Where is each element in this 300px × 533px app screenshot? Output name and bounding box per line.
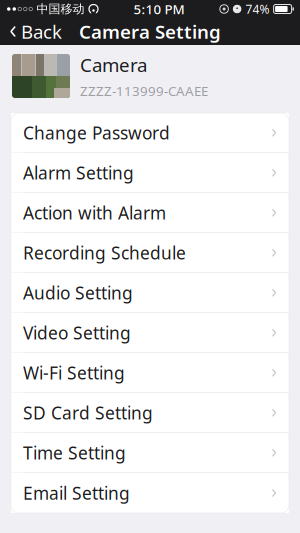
button[interactable]: Time Setting [11,433,289,473]
button[interactable]: Wi-Fi Setting [11,353,289,393]
button[interactable]: Change Password [11,113,289,153]
staticText: Email Setting [23,482,130,504]
staticText: Camera Setting [79,19,221,44]
button[interactable]: Video Setting [11,313,289,353]
staticText: 74% [246,1,270,17]
button[interactable]: Back [0,14,62,49]
staticText: Alarm Setting [23,161,134,184]
button[interactable]: Recording Schedule [11,233,289,273]
staticText: 5:10 PM [134,0,185,18]
button[interactable]: SD Card Setting [11,393,289,433]
button[interactable]: Audio Setting [11,273,289,313]
button[interactable]: Email Setting [11,473,289,513]
staticText: Audio Setting [23,281,133,304]
staticText: SD Card Setting [23,401,153,424]
staticText: Camera [80,52,147,77]
staticText: Wi-Fi Setting [23,361,125,384]
staticText: Change Password [23,121,170,144]
staticText: ZZZZ-113999-CAAEE [80,82,208,100]
staticText: 中国移动 [36,2,84,16]
button[interactable]: Action with Alarm [11,193,289,233]
staticText: Recording Schedule [23,241,186,264]
staticText: Back [21,19,62,44]
staticText: Time Setting [23,441,126,464]
staticText: Video Setting [23,321,131,344]
button[interactable]: Alarm Setting [11,153,289,193]
staticText: Action with Alarm [23,201,166,224]
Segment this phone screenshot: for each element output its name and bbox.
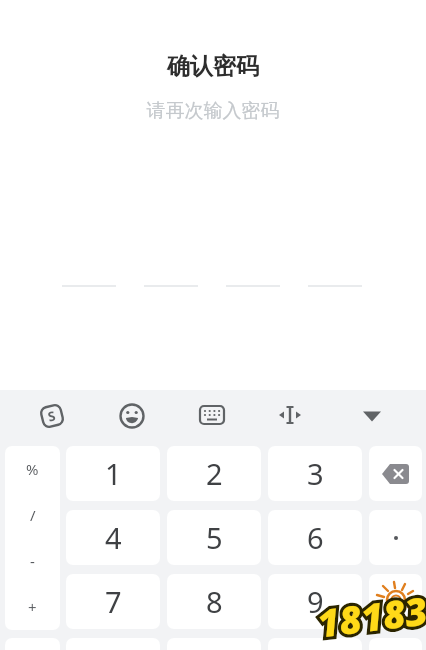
button[interactable]: 9 bbox=[268, 574, 362, 629]
button[interactable] bbox=[358, 402, 386, 430]
staticText: S bbox=[46, 406, 58, 426]
button[interactable] bbox=[118, 402, 146, 430]
staticText: 18183 bbox=[314, 583, 426, 648]
staticText: 5 bbox=[206, 518, 223, 557]
staticText: 3 bbox=[307, 454, 324, 493]
staticText: 7 bbox=[105, 582, 122, 621]
button[interactable]: 1 bbox=[66, 446, 160, 501]
button[interactable]: 7 bbox=[66, 574, 160, 629]
button[interactable]: % bbox=[5, 446, 60, 630]
staticText: / bbox=[30, 505, 36, 525]
button[interactable]: 2 bbox=[167, 446, 261, 501]
staticText: + bbox=[28, 597, 37, 617]
button[interactable] bbox=[369, 574, 422, 629]
button[interactable] bbox=[276, 401, 304, 429]
button[interactable] bbox=[369, 510, 422, 565]
button[interactable] bbox=[369, 446, 422, 501]
button[interactable]: 4 bbox=[66, 510, 160, 565]
staticText: 2 bbox=[206, 454, 223, 493]
button[interactable]: S bbox=[38, 402, 66, 430]
staticText: 确认密码 bbox=[0, 52, 426, 81]
staticText: 18183 bbox=[314, 583, 426, 648]
button[interactable] bbox=[198, 401, 226, 429]
button[interactable]: 3 bbox=[268, 446, 362, 501]
staticText: 9 bbox=[307, 582, 324, 621]
staticText: 请再次输入密码 bbox=[0, 99, 426, 123]
staticText: 1 bbox=[105, 454, 122, 493]
button[interactable]: 6 bbox=[268, 510, 362, 565]
staticText: 4 bbox=[105, 518, 122, 557]
button[interactable]: 5 bbox=[167, 510, 261, 565]
staticText: 8 bbox=[206, 582, 223, 621]
button[interactable]: 8 bbox=[167, 574, 261, 629]
staticText: 6 bbox=[307, 518, 324, 557]
staticText: - bbox=[30, 551, 35, 571]
staticText: % bbox=[26, 459, 39, 479]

◆ EXERCISE OBJECTIVE
Within the entries, find all lines holding "element" and copy each one.

◆ SOLUTION TO THE PROBLEM
Where is each element in this 300px × 533px app screenshot? Output name and bounding box per line.
Segment this phone screenshot: for each element output its name and bbox.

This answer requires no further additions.